**Collected data**

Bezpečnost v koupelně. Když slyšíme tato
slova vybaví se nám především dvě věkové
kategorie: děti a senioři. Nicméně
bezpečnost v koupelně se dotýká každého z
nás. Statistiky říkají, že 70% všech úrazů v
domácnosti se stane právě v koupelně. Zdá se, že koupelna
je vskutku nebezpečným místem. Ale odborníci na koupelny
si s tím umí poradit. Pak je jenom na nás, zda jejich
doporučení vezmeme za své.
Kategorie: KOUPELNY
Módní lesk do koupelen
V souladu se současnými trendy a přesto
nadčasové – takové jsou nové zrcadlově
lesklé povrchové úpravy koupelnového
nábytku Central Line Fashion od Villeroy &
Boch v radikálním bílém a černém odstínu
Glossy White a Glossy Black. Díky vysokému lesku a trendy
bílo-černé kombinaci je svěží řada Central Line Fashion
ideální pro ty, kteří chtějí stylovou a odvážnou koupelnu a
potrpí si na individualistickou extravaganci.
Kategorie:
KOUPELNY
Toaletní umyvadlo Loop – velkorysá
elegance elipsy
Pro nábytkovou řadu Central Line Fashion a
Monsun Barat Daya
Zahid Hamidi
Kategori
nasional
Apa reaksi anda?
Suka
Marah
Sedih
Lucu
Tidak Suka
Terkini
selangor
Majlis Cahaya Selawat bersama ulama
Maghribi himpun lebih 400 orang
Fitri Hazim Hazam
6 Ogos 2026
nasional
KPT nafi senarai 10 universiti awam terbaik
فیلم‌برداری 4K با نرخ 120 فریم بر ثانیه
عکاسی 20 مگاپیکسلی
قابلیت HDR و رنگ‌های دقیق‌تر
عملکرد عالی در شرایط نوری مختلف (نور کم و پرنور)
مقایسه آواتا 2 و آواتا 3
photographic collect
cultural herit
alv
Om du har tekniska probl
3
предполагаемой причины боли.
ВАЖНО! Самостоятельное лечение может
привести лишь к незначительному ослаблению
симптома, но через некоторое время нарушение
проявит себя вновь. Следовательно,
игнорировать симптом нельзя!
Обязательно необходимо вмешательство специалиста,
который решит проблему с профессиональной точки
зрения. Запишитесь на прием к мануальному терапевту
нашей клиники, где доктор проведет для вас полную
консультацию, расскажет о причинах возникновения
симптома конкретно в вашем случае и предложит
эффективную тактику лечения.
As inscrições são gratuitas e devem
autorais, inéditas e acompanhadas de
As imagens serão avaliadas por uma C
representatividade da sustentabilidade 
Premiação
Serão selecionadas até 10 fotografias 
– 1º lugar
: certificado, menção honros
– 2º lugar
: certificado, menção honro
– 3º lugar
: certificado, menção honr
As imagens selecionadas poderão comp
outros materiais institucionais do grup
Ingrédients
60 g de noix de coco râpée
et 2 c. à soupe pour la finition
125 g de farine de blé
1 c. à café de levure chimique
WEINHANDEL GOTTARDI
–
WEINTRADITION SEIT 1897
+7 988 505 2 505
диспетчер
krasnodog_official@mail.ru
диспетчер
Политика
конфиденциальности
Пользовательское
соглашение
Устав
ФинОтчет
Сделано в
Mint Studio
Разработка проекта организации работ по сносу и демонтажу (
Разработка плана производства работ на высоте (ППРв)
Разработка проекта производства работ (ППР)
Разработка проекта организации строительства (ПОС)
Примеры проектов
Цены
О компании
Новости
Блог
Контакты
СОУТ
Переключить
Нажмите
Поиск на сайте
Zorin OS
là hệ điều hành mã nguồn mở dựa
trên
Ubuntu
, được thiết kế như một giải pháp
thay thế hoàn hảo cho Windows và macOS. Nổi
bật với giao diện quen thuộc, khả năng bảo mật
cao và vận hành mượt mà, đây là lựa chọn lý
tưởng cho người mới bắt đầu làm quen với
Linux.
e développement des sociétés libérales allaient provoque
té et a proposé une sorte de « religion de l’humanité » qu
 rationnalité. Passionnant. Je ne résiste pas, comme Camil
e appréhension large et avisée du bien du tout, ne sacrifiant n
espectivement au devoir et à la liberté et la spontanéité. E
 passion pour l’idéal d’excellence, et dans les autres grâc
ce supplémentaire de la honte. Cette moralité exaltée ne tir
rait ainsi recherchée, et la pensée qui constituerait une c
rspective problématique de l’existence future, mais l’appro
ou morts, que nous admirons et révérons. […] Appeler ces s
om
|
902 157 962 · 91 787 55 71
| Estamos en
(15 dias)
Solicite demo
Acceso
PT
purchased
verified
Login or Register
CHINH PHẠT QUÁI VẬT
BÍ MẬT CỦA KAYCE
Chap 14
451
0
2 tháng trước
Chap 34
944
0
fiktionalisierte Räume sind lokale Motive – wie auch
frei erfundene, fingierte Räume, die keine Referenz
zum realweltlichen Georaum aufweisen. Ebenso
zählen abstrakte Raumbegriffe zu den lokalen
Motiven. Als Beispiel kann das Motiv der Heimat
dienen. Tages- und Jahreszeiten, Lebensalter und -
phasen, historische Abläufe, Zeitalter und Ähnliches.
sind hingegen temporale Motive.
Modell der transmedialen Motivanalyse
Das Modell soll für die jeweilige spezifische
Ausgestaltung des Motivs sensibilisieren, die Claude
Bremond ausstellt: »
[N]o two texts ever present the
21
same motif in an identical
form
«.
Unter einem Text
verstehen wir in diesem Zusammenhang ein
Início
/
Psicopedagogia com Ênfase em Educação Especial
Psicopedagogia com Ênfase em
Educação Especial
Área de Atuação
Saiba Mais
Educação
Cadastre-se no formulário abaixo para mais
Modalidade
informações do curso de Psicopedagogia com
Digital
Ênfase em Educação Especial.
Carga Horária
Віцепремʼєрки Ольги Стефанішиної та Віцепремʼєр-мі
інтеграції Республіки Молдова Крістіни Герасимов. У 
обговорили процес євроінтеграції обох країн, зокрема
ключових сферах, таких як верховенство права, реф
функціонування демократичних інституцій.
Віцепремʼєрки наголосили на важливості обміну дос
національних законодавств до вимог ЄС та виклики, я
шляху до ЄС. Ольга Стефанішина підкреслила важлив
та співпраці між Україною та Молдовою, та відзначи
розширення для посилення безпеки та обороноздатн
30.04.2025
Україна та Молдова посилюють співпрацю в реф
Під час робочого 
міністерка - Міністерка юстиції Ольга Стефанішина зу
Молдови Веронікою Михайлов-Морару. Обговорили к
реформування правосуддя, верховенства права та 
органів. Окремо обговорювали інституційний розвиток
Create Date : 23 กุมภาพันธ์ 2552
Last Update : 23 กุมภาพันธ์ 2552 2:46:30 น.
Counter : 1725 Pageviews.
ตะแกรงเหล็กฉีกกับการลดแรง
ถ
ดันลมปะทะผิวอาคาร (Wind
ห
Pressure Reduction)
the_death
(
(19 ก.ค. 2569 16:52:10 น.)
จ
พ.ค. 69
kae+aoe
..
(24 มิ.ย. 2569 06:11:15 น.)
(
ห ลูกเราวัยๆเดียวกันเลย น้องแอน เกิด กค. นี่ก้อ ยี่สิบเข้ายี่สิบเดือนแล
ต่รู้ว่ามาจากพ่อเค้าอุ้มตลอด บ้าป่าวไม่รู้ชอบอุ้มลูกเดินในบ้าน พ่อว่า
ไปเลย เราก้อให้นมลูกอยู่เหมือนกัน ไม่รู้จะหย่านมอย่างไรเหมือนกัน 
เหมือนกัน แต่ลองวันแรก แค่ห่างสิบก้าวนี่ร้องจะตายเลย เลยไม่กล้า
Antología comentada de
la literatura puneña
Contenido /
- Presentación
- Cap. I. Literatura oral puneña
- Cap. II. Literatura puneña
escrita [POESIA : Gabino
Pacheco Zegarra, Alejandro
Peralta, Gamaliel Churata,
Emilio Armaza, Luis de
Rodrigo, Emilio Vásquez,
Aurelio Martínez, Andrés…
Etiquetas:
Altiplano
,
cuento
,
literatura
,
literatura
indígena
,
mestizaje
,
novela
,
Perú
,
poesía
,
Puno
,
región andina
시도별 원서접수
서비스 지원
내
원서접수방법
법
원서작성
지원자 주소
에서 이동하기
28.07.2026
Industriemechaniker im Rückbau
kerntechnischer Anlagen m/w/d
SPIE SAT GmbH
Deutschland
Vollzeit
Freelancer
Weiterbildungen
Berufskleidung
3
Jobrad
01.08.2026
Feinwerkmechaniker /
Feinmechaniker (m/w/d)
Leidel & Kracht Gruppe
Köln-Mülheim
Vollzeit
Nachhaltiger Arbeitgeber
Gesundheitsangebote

**What the task asks**
Would you print exactly, and only, the lines of the data above from the line with "bezpečnost v koupelně se dotýká každého z" through the line with "bílo-černé kombinaci je", inclusive?

**Solution to this exercise**
bezpečnost v koupelně se dotýká každého z
nás. Statistiky říkají, že 70% všech úrazů v
domácnosti se stane právě v koupelně. Zdá se, že koupelna
je vskutku nebezpečným místem. Ale odborníci na koupelny
si s tím umí poradit. Pak je jenom na nás, zda jejich
doporučení vezmeme za své.
Kategorie: KOUPELNY
Módní lesk do koupelen
V souladu se současnými trendy a přesto
nadčasové – takové jsou nové zrcadlově
lesklé povrchové úpravy koupelnového
nábytku Central Line Fashion od Villeroy &
Boch v radikálním bílém a černém odstínu
Glossy White a Glossy Black. Díky vysokému lesku a trendy
bílo-černé kombinaci je svěží řada Central Line Fashion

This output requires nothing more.